Profile guided optimization can sometimes yield better performance, I am going to explain howto to use the portage system to do that without hacking portage itself, so PGO maybe become more popular.

1. mkdir /var/tmp/pgo

2. put the following in /etc/portage/env/cflags.pgo

```
PROFILE_DIR=/var/tmp/pgo/${PN}

CFLAGS_PROFILE_GEN="-fprofile-generate=${PROFILE_DIR} -Wno-error=coverage-mismatch -fprofile-arcs -fvpt"

CFLAGS_PROFILE_USE="-fprofile-use=${PROFILE_DIR} -Wno-error=coverage-mismatch -fprofile-correction"

LDFLAGS_PROFILE_GEN="-fprofile-arcs"

CFLAGS_CUSTOM=""

LDFLAGS_CUSTOM=""

if [ -d ${PROFILE_DIR} ]

then

  CFLAGS="${CFLAGS} ${CFLAGS_CUSTOM} ${CFLAGS_PROFILE_USE}"

  LDFLAGS="${LDFLAGS} ${LDFLAGS_CUSTOM}"

else

  CFLAGS="${CFLAGS} ${CFLAGS_CUSTOM} ${CFLAGS_PROFILE_GEN}"

  LDFLAGS="${LDFLAGS} ${LDFLAGS_CUSTOM} ${LDFLAGS_PROFILE_GEN}"

fi

CXXFLAGS="${CFLAGS}"

```

3. for packages which you want to compile with pgo, you have to use cflags.pgo, see here for instructions.

4. emerge <pkgs>

5. you need to chown/chmod /var/tmp/pgo/${PN} so that your normal user can write to the files/dirs

6. use the pkgs as you normally would

7. emerge <pkgs> (again)

8. now you have PGO builds

Caveats:

- Well you will have to compile twice (for the first time) and use the application in between compiles, after that it will use the existing profile stats.

- Step 5, sometimes during the compilation, some exec are run (conftest, ...) so there are files generated in /var/tmp/pgo/${PN}, you will have to manually delete those or fix the permissions.

- if you want to regenerate the profile stats then you need to manually delete /var/tmp/pgo/${PN} and start over

It's not fully automatic method, but this is as far as I could get to reduce the manual steps, any suggestions are welcome.

----------

## avx

 *Quote:*   

> use the application in between compiles

 How? Trigger any possible action in the application, only what is used mostly?

----------

## xming

 *avx wrote:*   

>  *Quote:*   use the application in between compiles How?
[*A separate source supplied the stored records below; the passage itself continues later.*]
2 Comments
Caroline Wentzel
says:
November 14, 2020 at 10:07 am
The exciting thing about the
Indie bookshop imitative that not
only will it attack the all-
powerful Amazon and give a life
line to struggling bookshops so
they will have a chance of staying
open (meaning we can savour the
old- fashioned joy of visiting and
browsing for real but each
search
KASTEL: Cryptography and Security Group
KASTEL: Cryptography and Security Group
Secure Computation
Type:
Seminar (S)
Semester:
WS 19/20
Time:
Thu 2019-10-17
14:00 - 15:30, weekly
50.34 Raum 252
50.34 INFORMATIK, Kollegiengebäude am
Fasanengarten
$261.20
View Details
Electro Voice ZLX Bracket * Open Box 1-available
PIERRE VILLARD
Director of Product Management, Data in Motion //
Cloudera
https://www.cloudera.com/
Trigger any possible action in the application, only what is used mostly?

 

I would say use it normally.

----------

## i13m

Hi, I followed this guide, but get an error

```

!!! Problem in 'app-emulation/qemu-kvm' dependencies.

!!! "/etc/portage/env/cflags.pgo", line 10: Invalid token '[' (not '=') portage.exception

... done!

"/etc/portage/env/cflags.pgo", line 10: Invalid token '[' (not '=')

```

As far as I know, /etc/portage/env/cflags.pgo cannot do bash expression, or am I wrong

----------

## xming

I am using symlinks from /etc/portage/env/<pkg> to /etc/portage/env/cflags.pgo and not using the /etc/portage/package.env .
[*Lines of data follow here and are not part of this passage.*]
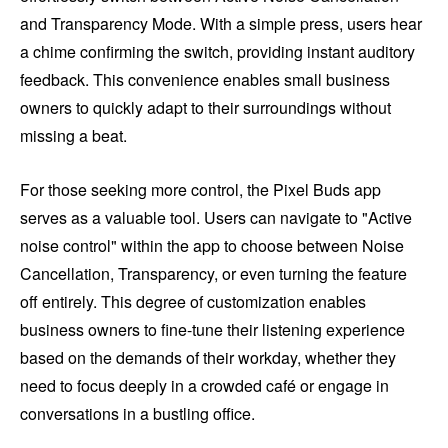
and Transparency Mode. With a simple press, users hear
a chime confirming the switch, providing instant auditory
feedback. This convenience enables small business
owners to quickly adapt to their surroundings without
missing a beat.
For those seeking more control, the Pixel Buds app
serves as a valuable tool. Users can navigate to "Active
noise control" within the app to choose between Noise
Cancellation, Transparency, or even turning the feature
off entirely. This degree of customization enables
business owners to fine-tune their listening experience
based on the demands of their workday, whether they
need to focus deeply in a crowded café or engage in
conversations in a bustling office.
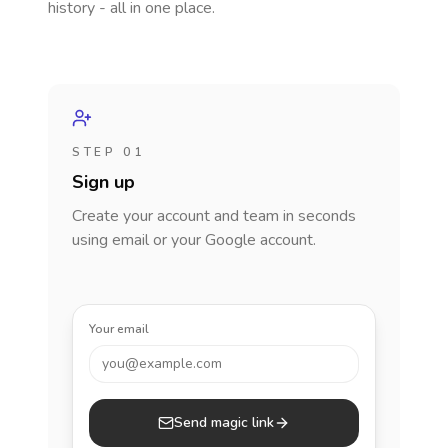
history - all in one place.
STEP 01
Sign up
Create your account and team in seconds
using email or your Google account.
Your email
you@example.com
Send magic link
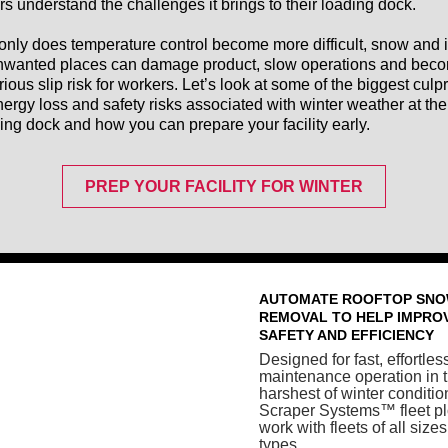
rs understand the challenges it brings to their loading dock.
only does temperature control become more difficult, snow and 
nwanted places can damage product, slow operations and bec
rious slip risk for workers. Let’s look at some of the biggest culpr
nergy loss and safety risks associated with winter weather at the
ing dock and how you can prepare your facility early.
PREP YOUR FACILITY FOR WINTER
AUTOMATE ROOFTOP SN
REMOVAL TO HELP IMPRO
SAFETY AND EFFICIENCY
Designed for fast, effortles
maintenance operation in 
harshest of winter conditio
Scraper Systems™ fleet p
work with fleets of all size
types.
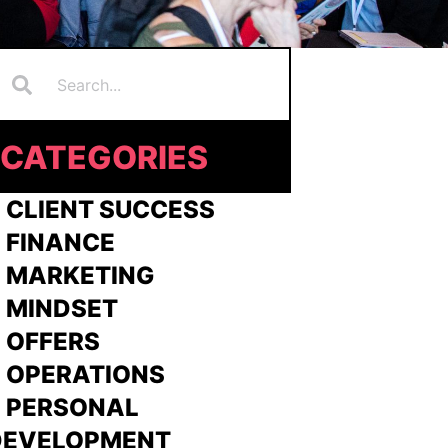
Search
earch
CATEGORIES
 CLIENT SUCCESS
 FINANCE
>
MARKETING
>
MINDSET
>
OFFERS
 OPERATIONS
> PERSONAL
DEVELOPMENT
And I am using portage-2.2.0_alpha* .

I don't know which of the two would allow bash expressions (I am guessing the second), but it certainly works here.

----------

## bergelin

 *avx wrote:*   

>  *Quote:*   use the application in between compiles How? Trigger any possible action in the application, only what is used mostly?

 

Wikipedia says

 *Quote:*   

> The caveat, however, is that the sample of data fed to the program during the profiling stage must be statistically representative of the typical usage scenarios; otherwise, profile-guided feedback has the potential to harm the overall performance of the final build instead of improve it.

 

Found a lecture transcript (p. 34 and forwards) with some more info.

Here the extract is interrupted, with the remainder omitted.